* WHAT TO PRODUCE *
Collect each line of the entries that holds the string "does".

╭─ DATA SHOWN

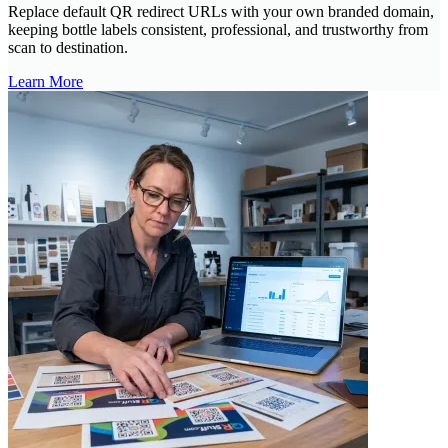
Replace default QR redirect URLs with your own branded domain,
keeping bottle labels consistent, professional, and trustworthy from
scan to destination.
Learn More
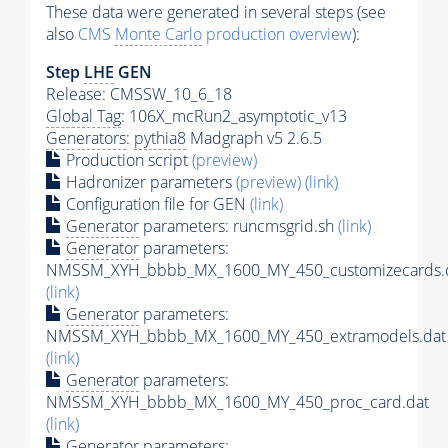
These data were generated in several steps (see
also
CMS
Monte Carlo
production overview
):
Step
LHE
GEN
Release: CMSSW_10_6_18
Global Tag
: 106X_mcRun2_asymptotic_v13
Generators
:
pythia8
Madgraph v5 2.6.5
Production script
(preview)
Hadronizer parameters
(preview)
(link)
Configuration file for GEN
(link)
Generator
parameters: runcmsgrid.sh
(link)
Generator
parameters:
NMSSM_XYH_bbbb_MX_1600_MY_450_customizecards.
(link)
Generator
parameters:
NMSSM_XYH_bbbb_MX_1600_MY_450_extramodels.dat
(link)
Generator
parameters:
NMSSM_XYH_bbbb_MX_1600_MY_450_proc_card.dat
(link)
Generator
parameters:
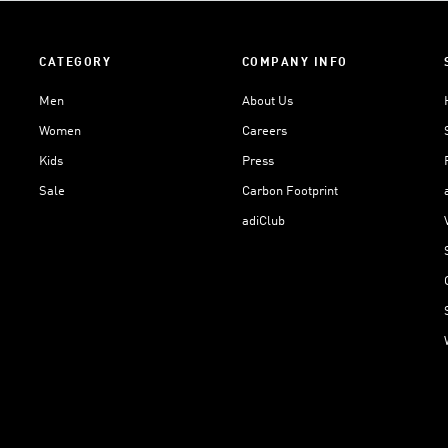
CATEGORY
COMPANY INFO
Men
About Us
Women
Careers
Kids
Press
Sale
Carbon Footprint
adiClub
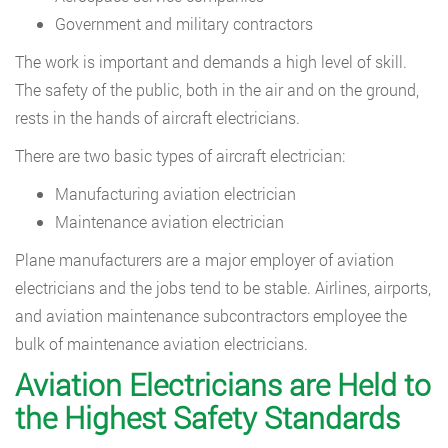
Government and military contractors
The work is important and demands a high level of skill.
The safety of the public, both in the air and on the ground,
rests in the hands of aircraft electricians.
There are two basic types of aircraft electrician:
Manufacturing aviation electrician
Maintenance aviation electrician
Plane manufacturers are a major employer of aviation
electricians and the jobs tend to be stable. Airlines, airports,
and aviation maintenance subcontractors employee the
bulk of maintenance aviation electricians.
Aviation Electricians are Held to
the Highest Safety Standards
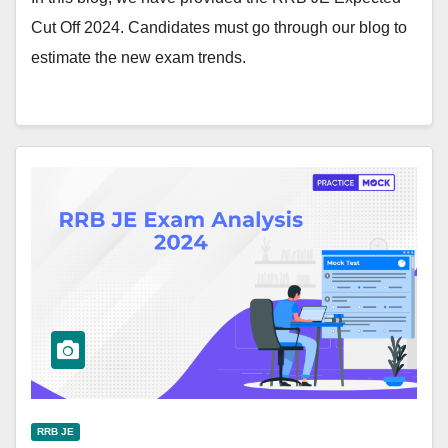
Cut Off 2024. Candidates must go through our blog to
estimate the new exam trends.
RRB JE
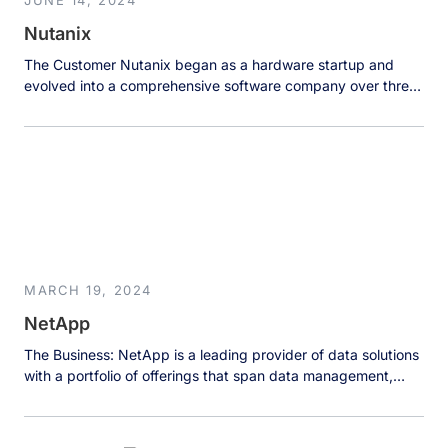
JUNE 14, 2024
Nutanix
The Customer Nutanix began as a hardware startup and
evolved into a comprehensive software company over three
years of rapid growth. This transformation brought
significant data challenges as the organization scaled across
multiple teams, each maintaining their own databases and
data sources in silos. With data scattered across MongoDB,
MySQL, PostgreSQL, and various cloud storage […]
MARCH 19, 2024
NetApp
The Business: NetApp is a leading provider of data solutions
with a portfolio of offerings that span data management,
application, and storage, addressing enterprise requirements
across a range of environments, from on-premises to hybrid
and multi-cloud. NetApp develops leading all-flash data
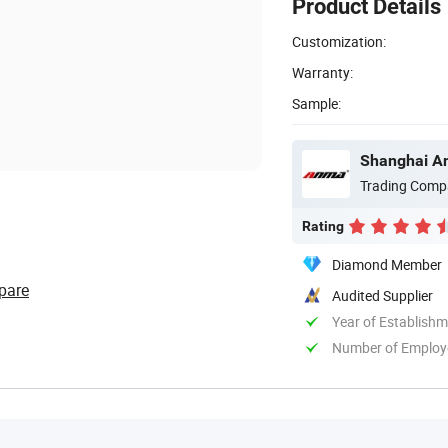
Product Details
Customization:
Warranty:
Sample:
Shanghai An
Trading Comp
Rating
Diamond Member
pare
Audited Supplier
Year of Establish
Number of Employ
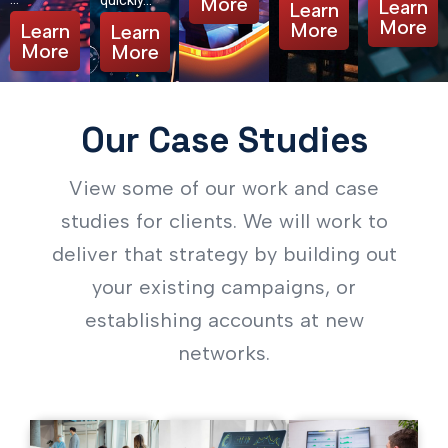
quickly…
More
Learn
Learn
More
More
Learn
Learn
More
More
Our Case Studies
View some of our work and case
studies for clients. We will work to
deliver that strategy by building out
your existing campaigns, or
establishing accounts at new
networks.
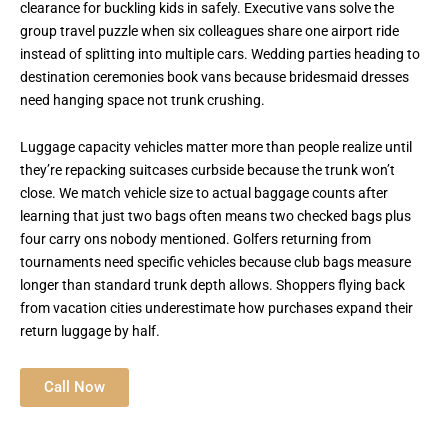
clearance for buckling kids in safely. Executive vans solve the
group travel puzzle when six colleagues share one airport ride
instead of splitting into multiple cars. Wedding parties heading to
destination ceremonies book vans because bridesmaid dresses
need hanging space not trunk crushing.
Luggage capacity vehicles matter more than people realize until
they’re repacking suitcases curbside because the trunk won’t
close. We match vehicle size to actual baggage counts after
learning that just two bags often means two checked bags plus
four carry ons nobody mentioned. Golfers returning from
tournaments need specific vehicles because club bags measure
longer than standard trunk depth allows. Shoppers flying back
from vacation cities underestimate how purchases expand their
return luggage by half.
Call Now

╰─
╭─ DATA SHOWN

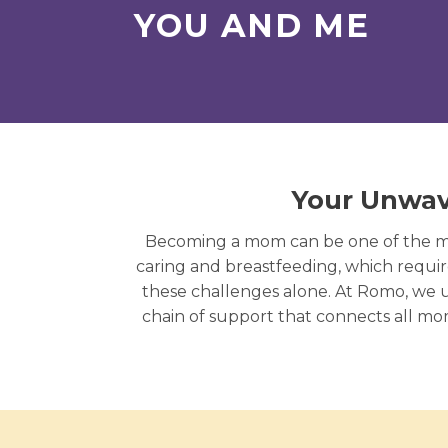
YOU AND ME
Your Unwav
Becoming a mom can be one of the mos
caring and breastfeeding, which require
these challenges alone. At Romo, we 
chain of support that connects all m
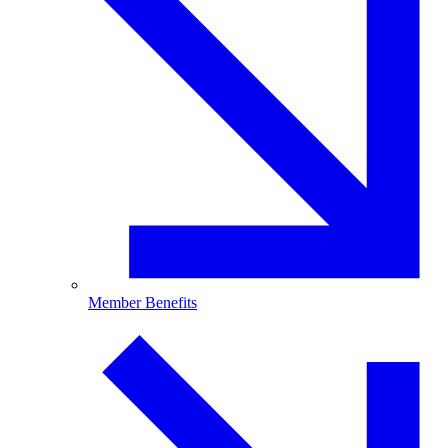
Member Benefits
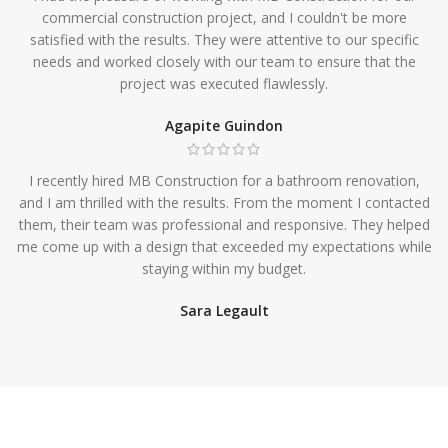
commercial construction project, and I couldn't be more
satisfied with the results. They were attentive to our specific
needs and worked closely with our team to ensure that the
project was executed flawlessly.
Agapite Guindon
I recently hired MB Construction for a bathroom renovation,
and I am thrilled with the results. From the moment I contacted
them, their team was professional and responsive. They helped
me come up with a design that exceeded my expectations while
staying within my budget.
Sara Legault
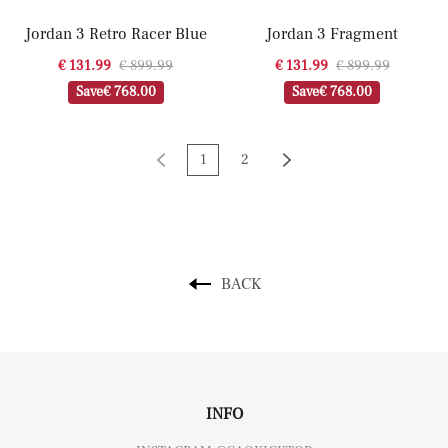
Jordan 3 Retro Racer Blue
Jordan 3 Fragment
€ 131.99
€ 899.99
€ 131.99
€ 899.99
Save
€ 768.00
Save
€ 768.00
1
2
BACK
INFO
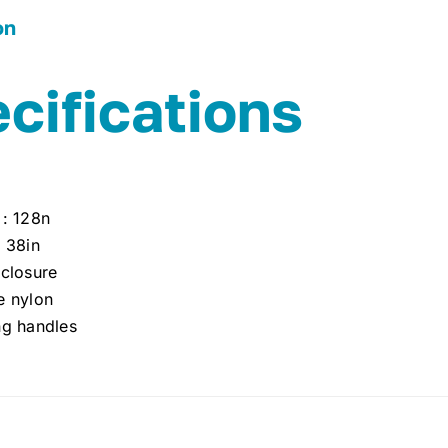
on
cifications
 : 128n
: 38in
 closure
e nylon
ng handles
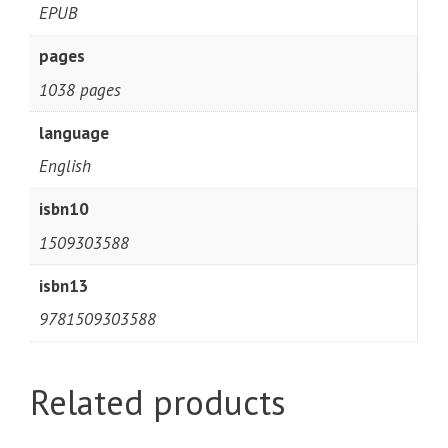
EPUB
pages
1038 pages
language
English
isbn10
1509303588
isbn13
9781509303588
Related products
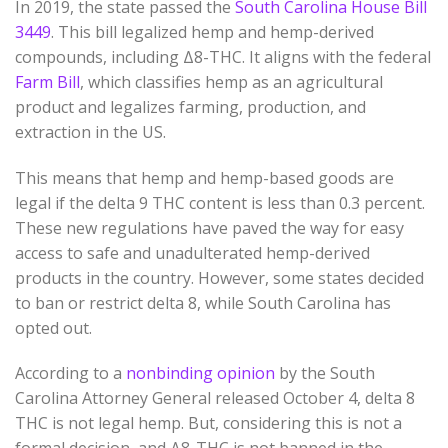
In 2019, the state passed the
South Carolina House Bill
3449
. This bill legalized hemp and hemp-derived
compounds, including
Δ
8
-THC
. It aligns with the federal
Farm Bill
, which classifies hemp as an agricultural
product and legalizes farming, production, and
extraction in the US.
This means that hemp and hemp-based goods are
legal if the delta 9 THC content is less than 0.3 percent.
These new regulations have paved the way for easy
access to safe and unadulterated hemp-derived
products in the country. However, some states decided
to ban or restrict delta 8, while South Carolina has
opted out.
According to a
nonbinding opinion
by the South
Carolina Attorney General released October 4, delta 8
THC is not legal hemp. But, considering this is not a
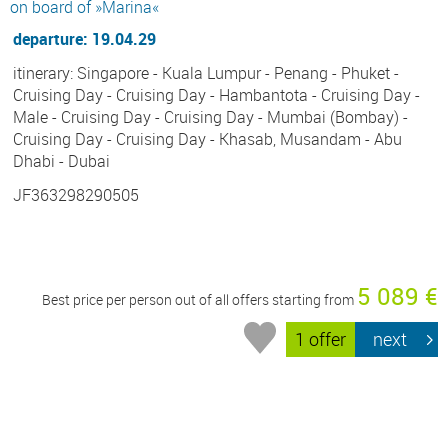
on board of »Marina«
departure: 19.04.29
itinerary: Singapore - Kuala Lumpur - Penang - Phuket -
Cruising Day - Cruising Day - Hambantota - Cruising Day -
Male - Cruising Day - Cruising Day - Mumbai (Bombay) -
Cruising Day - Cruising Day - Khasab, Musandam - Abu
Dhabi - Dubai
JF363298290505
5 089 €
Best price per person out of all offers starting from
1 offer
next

╰─
╭─ DATA SHOWN

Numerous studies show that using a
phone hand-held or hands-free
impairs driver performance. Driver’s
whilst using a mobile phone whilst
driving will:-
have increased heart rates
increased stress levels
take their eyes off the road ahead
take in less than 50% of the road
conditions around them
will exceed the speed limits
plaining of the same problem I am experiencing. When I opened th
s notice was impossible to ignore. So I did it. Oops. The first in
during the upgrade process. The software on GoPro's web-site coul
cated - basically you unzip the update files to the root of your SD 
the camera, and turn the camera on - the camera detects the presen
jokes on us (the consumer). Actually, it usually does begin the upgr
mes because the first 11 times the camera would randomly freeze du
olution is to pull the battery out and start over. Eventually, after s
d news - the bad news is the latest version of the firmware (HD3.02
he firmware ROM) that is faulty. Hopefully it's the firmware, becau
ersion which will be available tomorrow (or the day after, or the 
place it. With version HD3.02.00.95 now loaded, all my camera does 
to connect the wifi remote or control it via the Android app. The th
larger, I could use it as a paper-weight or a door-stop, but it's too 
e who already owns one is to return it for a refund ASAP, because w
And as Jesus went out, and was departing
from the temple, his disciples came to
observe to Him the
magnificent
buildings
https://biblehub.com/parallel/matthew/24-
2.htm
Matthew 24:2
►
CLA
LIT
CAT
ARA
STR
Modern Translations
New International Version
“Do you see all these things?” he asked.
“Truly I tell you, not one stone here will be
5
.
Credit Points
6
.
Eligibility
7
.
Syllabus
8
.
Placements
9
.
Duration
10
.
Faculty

╰─

* PROBLEM SOLUTION *
jokes on us (the consumer). Actually, it usually does begin the upgr
place it. With version HD3.02.00.95 now loaded, all my camera does 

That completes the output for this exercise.